Line by line, copy the material below exactly as given.

○ ○ ○ ○ ○ ○ ○

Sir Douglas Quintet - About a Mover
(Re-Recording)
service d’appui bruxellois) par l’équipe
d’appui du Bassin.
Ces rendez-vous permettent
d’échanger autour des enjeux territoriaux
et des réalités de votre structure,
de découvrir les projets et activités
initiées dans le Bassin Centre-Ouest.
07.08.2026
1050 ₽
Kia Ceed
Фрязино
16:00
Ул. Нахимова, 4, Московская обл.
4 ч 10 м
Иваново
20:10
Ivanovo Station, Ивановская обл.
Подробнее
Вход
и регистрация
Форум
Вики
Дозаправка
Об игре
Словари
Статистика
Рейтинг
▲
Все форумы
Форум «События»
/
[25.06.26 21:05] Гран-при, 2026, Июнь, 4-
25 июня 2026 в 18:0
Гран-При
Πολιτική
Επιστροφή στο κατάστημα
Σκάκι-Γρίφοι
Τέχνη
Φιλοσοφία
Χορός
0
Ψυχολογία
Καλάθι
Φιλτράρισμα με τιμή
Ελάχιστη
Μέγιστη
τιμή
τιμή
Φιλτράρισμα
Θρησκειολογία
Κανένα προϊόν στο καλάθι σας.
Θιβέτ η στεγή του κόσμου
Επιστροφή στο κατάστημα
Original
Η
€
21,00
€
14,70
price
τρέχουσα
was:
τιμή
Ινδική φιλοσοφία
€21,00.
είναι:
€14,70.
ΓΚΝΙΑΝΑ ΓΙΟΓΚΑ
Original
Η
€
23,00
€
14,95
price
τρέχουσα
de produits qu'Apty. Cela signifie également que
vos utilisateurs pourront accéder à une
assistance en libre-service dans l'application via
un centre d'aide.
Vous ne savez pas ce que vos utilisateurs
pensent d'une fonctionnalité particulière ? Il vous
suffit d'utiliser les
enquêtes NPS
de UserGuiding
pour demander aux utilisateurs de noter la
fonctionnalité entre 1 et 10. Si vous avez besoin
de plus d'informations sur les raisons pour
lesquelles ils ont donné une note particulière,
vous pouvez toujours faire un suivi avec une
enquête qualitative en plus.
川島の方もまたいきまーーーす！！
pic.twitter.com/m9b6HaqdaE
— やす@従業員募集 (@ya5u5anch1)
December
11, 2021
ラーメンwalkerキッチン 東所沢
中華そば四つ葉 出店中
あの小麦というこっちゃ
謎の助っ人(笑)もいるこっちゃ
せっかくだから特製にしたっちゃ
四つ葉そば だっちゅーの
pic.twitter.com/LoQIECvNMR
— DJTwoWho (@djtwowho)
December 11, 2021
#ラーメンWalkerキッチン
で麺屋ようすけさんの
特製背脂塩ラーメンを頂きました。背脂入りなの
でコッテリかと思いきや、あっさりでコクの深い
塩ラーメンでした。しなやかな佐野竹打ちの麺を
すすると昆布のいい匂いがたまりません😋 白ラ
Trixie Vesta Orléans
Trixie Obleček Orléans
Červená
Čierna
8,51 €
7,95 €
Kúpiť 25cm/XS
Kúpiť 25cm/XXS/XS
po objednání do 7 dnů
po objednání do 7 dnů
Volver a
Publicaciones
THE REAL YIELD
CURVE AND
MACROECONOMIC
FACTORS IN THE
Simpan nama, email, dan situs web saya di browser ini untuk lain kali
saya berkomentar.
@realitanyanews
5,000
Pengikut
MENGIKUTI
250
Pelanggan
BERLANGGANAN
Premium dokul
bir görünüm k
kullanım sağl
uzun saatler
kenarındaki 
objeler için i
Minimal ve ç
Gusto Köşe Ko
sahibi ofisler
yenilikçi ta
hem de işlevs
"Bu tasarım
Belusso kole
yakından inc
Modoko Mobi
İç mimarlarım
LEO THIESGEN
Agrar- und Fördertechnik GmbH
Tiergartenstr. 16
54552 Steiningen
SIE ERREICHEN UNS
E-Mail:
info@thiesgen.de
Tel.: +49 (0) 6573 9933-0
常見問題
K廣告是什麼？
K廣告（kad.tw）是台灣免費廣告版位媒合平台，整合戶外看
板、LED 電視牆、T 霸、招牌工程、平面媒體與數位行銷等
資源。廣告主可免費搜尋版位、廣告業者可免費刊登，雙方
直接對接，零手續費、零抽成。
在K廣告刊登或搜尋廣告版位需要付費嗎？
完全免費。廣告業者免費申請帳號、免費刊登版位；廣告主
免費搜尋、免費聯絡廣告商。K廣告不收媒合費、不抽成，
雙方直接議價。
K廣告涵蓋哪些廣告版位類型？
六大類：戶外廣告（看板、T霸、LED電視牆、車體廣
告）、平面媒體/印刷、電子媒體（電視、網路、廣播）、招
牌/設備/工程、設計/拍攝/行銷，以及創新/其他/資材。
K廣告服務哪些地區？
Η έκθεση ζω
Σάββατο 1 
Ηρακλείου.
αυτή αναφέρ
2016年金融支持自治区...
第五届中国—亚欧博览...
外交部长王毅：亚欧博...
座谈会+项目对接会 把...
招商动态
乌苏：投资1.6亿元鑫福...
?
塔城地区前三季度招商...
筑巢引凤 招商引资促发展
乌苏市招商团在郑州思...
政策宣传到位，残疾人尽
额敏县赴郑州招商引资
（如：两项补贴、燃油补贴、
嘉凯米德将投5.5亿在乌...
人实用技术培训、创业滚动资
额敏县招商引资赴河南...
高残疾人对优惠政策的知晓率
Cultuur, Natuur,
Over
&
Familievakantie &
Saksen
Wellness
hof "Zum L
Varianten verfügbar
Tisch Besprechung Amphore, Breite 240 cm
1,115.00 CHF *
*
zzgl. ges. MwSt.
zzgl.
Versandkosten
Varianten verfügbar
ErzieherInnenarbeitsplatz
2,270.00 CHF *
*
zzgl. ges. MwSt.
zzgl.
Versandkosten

○ ○ ○ ○ ○ ○ ○

* **RESULT FOR THIS TASK**
Sir Douglas Quintet - About a Mover
(Re-Recording)
service d’appui bruxellois) par l’équipe
d’appui du Bassin.
Ces rendez-vous permettent
d’échanger autour des enjeux territoriaux
et des réalités de votre structure,
de découvrir les projets et activités
initiées dans le Bassin Centre-Ouest.
07.08.2026
1050 ₽
Kia Ceed
Фрязино
16:00
Ул. Нахимова, 4, Московская обл.
4 ч 10 м
Иваново
20:10
Ivanovo Station, Ивановская обл.
Подробнее
Вход
и регистрация
Форум
Вики
Дозаправка
Об игре
Словари
Статистика
Рейтинг
▲
Все форумы
Форум «События»
/
[25.06.26 21:05] Гран-при, 2026, Июнь, 4-
25 июня 2026 в 18:0
Гран-При
Πολιτική
Επιστροφή στο κατάστημα
Σκάκι-Γρίφοι
Τέχνη
Φιλοσοφία
Χορός
0
Ψυχολογία
Καλάθι
Φιλτράρισμα με τιμή
Ελάχιστη
Μέγιστη
τιμή
τιμή
Φιλτράρισμα
Θρησκειολογία
Κανένα προϊόν στο καλάθι σας.
Θιβέτ η στεγή του κόσμου
Επιστροφή στο κατάστημα
Original
Η
€
21,00
€
14,70
price
τρέχουσα
was:
τιμή
Ινδική φιλοσοφία
€21,00.
είναι:
€14,70.
ΓΚΝΙΑΝΑ ΓΙΟΓΚΑ
Original
Η
€
23,00
€
14,95
price
τρέχουσα
de produits qu'Apty. Cela signifie également que
vos utilisateurs pourront accéder à une
assistance en libre-service dans l'application via
un centre d'aide.
Vous ne savez pas ce que vos utilisateurs
pensent d'une fonctionnalité particulière ? Il vous
suffit d'utiliser les
enquêtes NPS
de UserGuiding
pour demander aux utilisateurs de noter la
fonctionnalité entre 1 et 10. Si vous avez besoin
de plus d'informations sur les raisons pour
lesquelles ils ont donné une note particulière,
vous pouvez toujours faire un suivi avec une
enquête qualitative en plus.
川島の方もまたいきまーーーす！！
pic.twitter.com/m9b6HaqdaE
— やす@従業員募集 (@ya5u5anch1)
December
11, 2021
ラーメンwalkerキッチン 東所沢
中華そば四つ葉 出店中
あの小麦というこっちゃ
謎の助っ人(笑)もいるこっちゃ
せっかくだから特製にしたっちゃ
四つ葉そば だっちゅーの
pic.twitter.com/LoQIECvNMR
— DJTwoWho (@djtwowho)
December 11, 2021
#ラーメンWalkerキッチン
で麺屋ようすけさんの
特製背脂塩ラーメンを頂きました。背脂入りなの
でコッテリかと思いきや、あっさりでコクの深い
塩ラーメンでした。しなやかな佐野竹打ちの麺を
すすると昆布のいい匂いがたまりません😋 白ラ
Trixie Vesta Orléans
Trixie Obleček Orléans
Červená
Čierna
8,51 €
7,95 €
Kúpiť 25cm/XS
Kúpiť 25cm/XXS/XS
po objednání do 7 dnů
po objednání do 7 dnů
Volver a
Publicaciones
THE REAL YIELD
CURVE AND
MACROECONOMIC
FACTORS IN THE
Simpan nama, email, dan situs web saya di browser ini untuk lain kali
saya berkomentar.
@realitanyanews
5,000
Pengikut
MENGIKUTI
250
Pelanggan
BERLANGGANAN
Premium dokul
bir görünüm k
kullanım sağl
uzun saatler
kenarındaki 
objeler için i
Minimal ve ç
Gusto Köşe Ko
sahibi ofisler
yenilikçi ta
hem de işlevs
"Bu tasarım
Belusso kole
yakından inc
Modoko Mobi
İç mimarlarım
LEO THIESGEN
Agrar- und Fördertechnik GmbH
Tiergartenstr. 16
54552 Steiningen
SIE ERREICHEN UNS
E-Mail:
info@thiesgen.de
Tel.: +49 (0) 6573 9933-0
常見問題
K廣告是什麼？
K廣告（kad.tw）是台灣免費廣告版位媒合平台，整合戶外看
板、LED 電視牆、T 霸、招牌工程、平面媒體與數位行銷等
資源。廣告主可免費搜尋版位、廣告業者可免費刊登，雙方
直接對接，零手續費、零抽成。
在K廣告刊登或搜尋廣告版位需要付費嗎？
完全免費。廣告業者免費申請帳號、免費刊登版位；廣告主
免費搜尋、免費聯絡廣告商。K廣告不收媒合費、不抽成，
雙方直接議價。
K廣告涵蓋哪些廣告版位類型？
六大類：戶外廣告（看板、T霸、LED電視牆、車體廣
告）、平面媒體/印刷、電子媒體（電視、網路、廣播）、招
牌/設備/工程、設計/拍攝/行銷，以及創新/其他/資材。
K廣告服務哪些地區？
Η έκθεση ζω
Σάββατο 1 
Ηρακλείου.
αυτή αναφέρ
2016年金融支持自治区...
第五届中国—亚欧博览...
外交部长王毅：亚欧博...
座谈会+项目对接会 把...
招商动态
乌苏：投资1.6亿元鑫福...
?
塔城地区前三季度招商...
筑巢引凤 招商引资促发展
乌苏市招商团在郑州思...
政策宣传到位，残疾人尽
额敏县赴郑州招商引资
（如：两项补贴、燃油补贴、
嘉凯米德将投5.5亿在乌...
人实用技术培训、创业滚动资
额敏县招商引资赴河南...
高残疾人对优惠政策的知晓率
Cultuur, Natuur,
Over
&
Familievakantie &
Saksen
Wellness
hof "Zum L
Varianten verfügbar
Tisch Besprechung Amphore, Breite 240 cm
1,115.00 CHF *
*
zzgl. ges. MwSt.
zzgl.
Versandkosten
Varianten verfügbar
ErzieherInnenarbeitsplatz
2,270.00 CHF *
*
zzgl. ges. MwSt.
zzgl.
Versandkosten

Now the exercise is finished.